Antoinette lui proposa de venir s’installer chez elles. Julie trouvant l’idée
géniale se joignit à l’invitation adoptant un ton suppliant :« Tu ne vas quand
même pas rester toute seule » ?
Elles insistèrent tellement qu’il eût été grossier de refuser leur offre. Virginie
fut sensible à leur généreuse spontanéité. Elle-même partageait cette
capacité à offrir, cela lui avait d’ailleurs parfois joué de mauvais tours.

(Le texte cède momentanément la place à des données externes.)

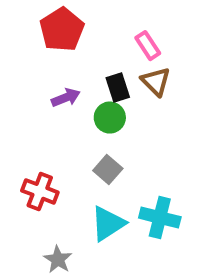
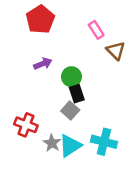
brown triangle: (156, 82) -> (116, 51), moved
black rectangle: (118, 88) -> (77, 94), moved
gray star: (58, 259) -> (52, 143), moved

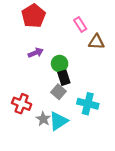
brown triangle: (116, 51) -> (96, 42), turned -42
cyan cross: (104, 142) -> (88, 104), moved

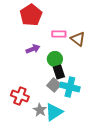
pink rectangle: (80, 24) -> (59, 34), moved, turned -56
brown triangle: (96, 42) -> (78, 39), moved, turned 35
cyan cross: (88, 104) -> (70, 87), moved

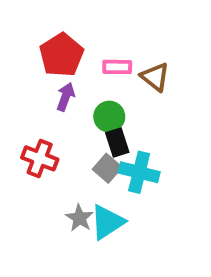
red pentagon: (31, 15) -> (62, 55), moved
purple arrow: (33, 49) -> (66, 97), turned -48
red cross: (20, 96) -> (40, 158), moved

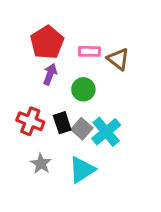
black rectangle: (117, 142) -> (62, 123), moved
cyan cross: (139, 172) -> (106, 132), turned 36
gray star: (79, 218) -> (41, 164), moved

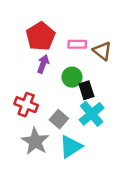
black rectangle: (62, 123) -> (86, 90), moved
gray square: (82, 129) -> (59, 119), moved
gray star: (41, 164) -> (35, 141), size x1.5

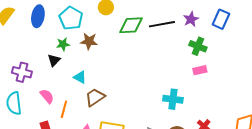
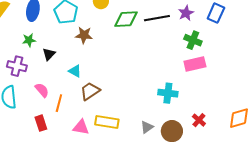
green star: (63, 44) -> (29, 40), moved
pink rectangle: (200, 70) -> (195, 64), size x1.5

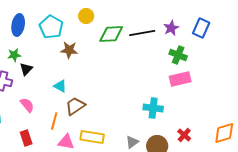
black triangle: (49, 54) -> (26, 69), moved
orange line: (59, 103) -> (54, 121), moved

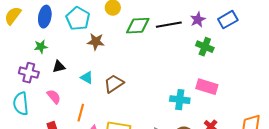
blue rectangle: (201, 28) -> (228, 20), turned 36
black triangle: (26, 69) -> (59, 67), moved, turned 32
pink rectangle: (180, 79) -> (207, 87), moved, turned 30
brown trapezoid: (75, 106) -> (114, 84), moved

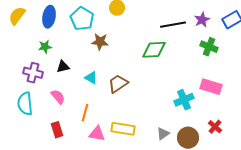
green diamond: (138, 26) -> (154, 50), moved
cyan cross: (180, 100) -> (184, 100), turned -30

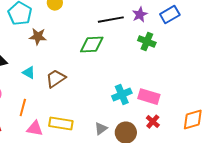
pink rectangle: (211, 87) -> (149, 97), moved

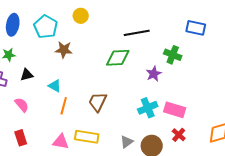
purple star: (140, 15) -> (154, 74), moved
blue rectangle: (170, 15) -> (196, 28), turned 42
brown trapezoid: (56, 79) -> (98, 102), moved, turned -30
orange line: (23, 108) -> (64, 106), moved

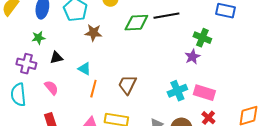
green diamond: (118, 58) -> (136, 23), moved
purple star: (154, 74) -> (192, 57), moved

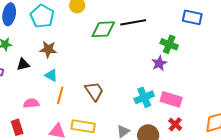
brown star: (93, 33) -> (48, 49), moved
brown trapezoid: (127, 85) -> (94, 91), turned 120
pink semicircle: (51, 88) -> (31, 103), moved, turned -56

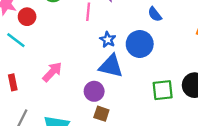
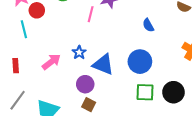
cyan line: (16, 40) -> (24, 29), turned 30
blue star: (108, 40) -> (79, 52), moved
blue circle: (140, 44) -> (140, 62), moved

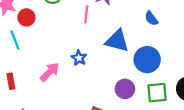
blue triangle: (103, 64) -> (117, 41), moved
purple circle: (85, 84) -> (125, 89), moved

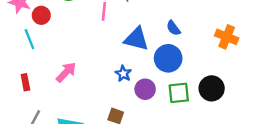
blue semicircle: (151, 18) -> (173, 28), moved
blue star: (79, 58) -> (123, 74), moved

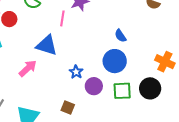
orange cross: (227, 37) -> (165, 62), moved
blue triangle: (136, 39) -> (47, 45), moved

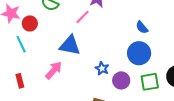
pink line: (62, 18) -> (82, 17), turned 42

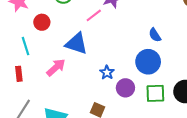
red circle: (30, 23) -> (42, 22), moved
cyan line: (21, 44) -> (26, 46), moved

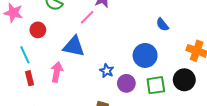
blue semicircle: (155, 35) -> (162, 25), moved
pink arrow: (56, 67) -> (57, 72), turned -30
red rectangle: (19, 74) -> (29, 78), moved

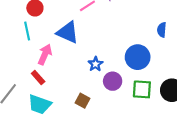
blue semicircle: (162, 25) -> (162, 30), turned 32
cyan line: (25, 55) -> (27, 31), moved
red rectangle: (29, 78) -> (38, 78), moved, turned -40

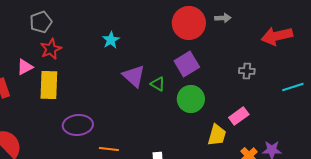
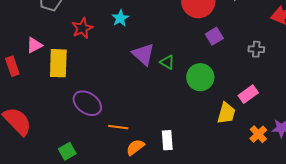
red star: (51, 49) -> (82, 28), moved
purple square: (187, 64) -> (214, 36), moved, size x0.7
purple ellipse: (78, 125) -> (87, 103), turned 40

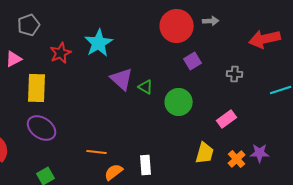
cyan star: (120, 18) -> (99, 43), size x1.6
pink triangle: (34, 45) -> (14, 59), moved
purple ellipse: (87, 103) -> (42, 128), moved
yellow trapezoid: (226, 113) -> (205, 153), moved

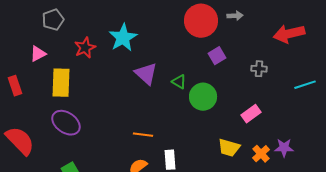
green triangle: (146, 87) -> (179, 82), moved
orange line: (97, 152) -> (143, 135), moved
yellow trapezoid: (205, 153) -> (229, 148), turned 90

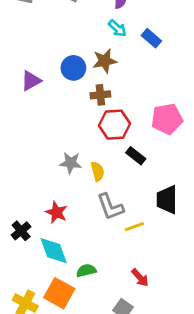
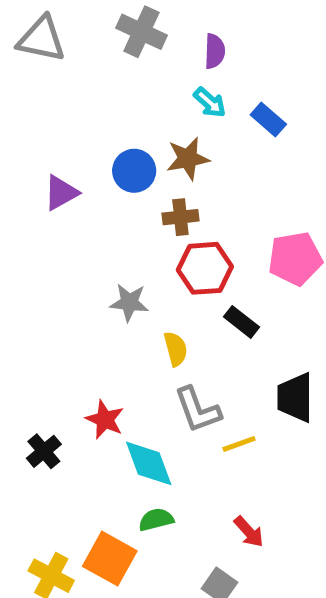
gray star: (71, 163) -> (129, 302), moved
cyan diamond: (54, 251) -> (149, 463), moved

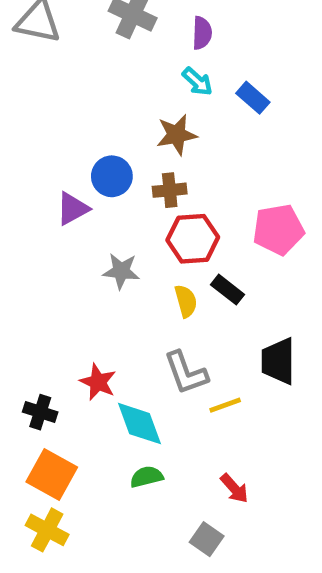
blue circle: (134, 171) -> (112, 176), moved
purple triangle: (61, 193) -> (73, 209), moved
yellow semicircle: (176, 349) -> (186, 301), moved
black cross: (44, 451) -> (40, 412), turned -32
orange square: (110, 559) -> (52, 474), moved

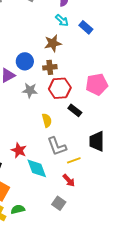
gray star: (121, 271) -> (30, 90), moved
yellow semicircle: (186, 301) -> (47, 120), moved
green semicircle: (147, 477) -> (18, 209), moved
red arrow: (234, 488) -> (69, 180), moved
gray square: (207, 539) -> (59, 203), moved

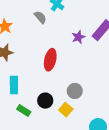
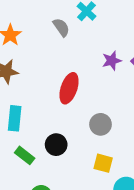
gray circle: (75, 91) -> (101, 124), moved
yellow square: (66, 110) -> (103, 163), moved, turned -32

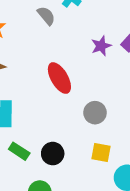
red ellipse: (69, 88) -> (59, 78), turned -44
black circle: (56, 145) -> (53, 154), moved

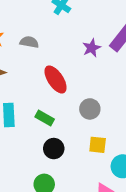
gray semicircle: (46, 16) -> (29, 42), moved, turned -36
green rectangle: (19, 151) -> (45, 118), moved

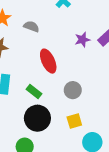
yellow square: (98, 145) -> (74, 121), turned -32
black circle: (54, 149) -> (37, 118), size x1.5

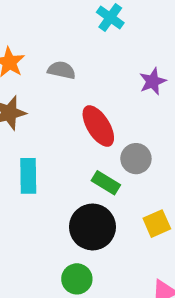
gray circle: (73, 90) -> (136, 159), moved
green rectangle: (34, 92) -> (106, 183), moved

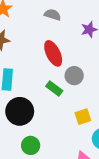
gray semicircle: (62, 70) -> (53, 15), moved
black circle: (92, 227) -> (20, 111), moved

D’un pas décidé elles prirent le chemin des douaniers, raccourci
qu’elles empruntaient pour aller et venir au bourg. Marchant près de ses
nouvelles compagnes, elle se sentit en confiance. L’air marin lui apportait un
réconfort inouï. Dans la dernière montée du sentier Virginie découvrit la
maison. De style breton, entourée de murets, le jardin à demi sauvage
exhalait l’odeur âcre de l’oyat envahissant les pierres. Un tamaris rouge
ployait dans le vent léger.
Ses hôtesses lui offrirent une chambre au rez-de-chaussée, avec vue
sur l’océan. Ses nouvelles amies dormaient à l’étage. Virginie accepta la
proposition, à condition qu’elle leur offrît un restaurant. Demain soir par
exemple ?
Plus tard, elles firent connaissance, installées sur la terrasse, savourant
ce moment d’étonnement où l’on se découvre. Amies d’enfance, voici quatre
années qu’Antoinette et Julie avaient fait le choix de vivre ici et ensemble,
attirées par la mer, les activités qu’elle offrait. Conquises par l’ambiance du
petit port de pêche, elles avaient décidé de quitter la ville et une existence
décevante, se contentant au début de petits boulots effectués dans les villas
fermées, entretien, surveillance, remplissage de frigos à l’arrivée des
propriétaires.
Avec fierté, Antoinette et Julie, lui racontèrent qu’elles s’étaient
associées pour créer une entreprise, nécessitant un investissement financier
conséquent . Elles étaient parvenues à acquérir une trentaine de dériveurs
d’initiation à la voile. Devant l’affluence de la demande elles s’en sortaient
plutôt bien !
Il avait fallu se battre pour y parvenir. C’est Antoinette la plus tenace
qui avait surmonté les démêlés administratifs tatillons retardant l’avancée
du projet. Heureusement , le maire soucieux de développer son image
dynamique les avait soutenues. Cela leur avait coûté une belle énergie, mais
elles ne regrettaient rien.
Créant leur site internet, le succès avait été immédiat. Julie s’avéra une
excellente gestionnaire, les tâches réparties sans difficultés. A présent tout
était en ordre.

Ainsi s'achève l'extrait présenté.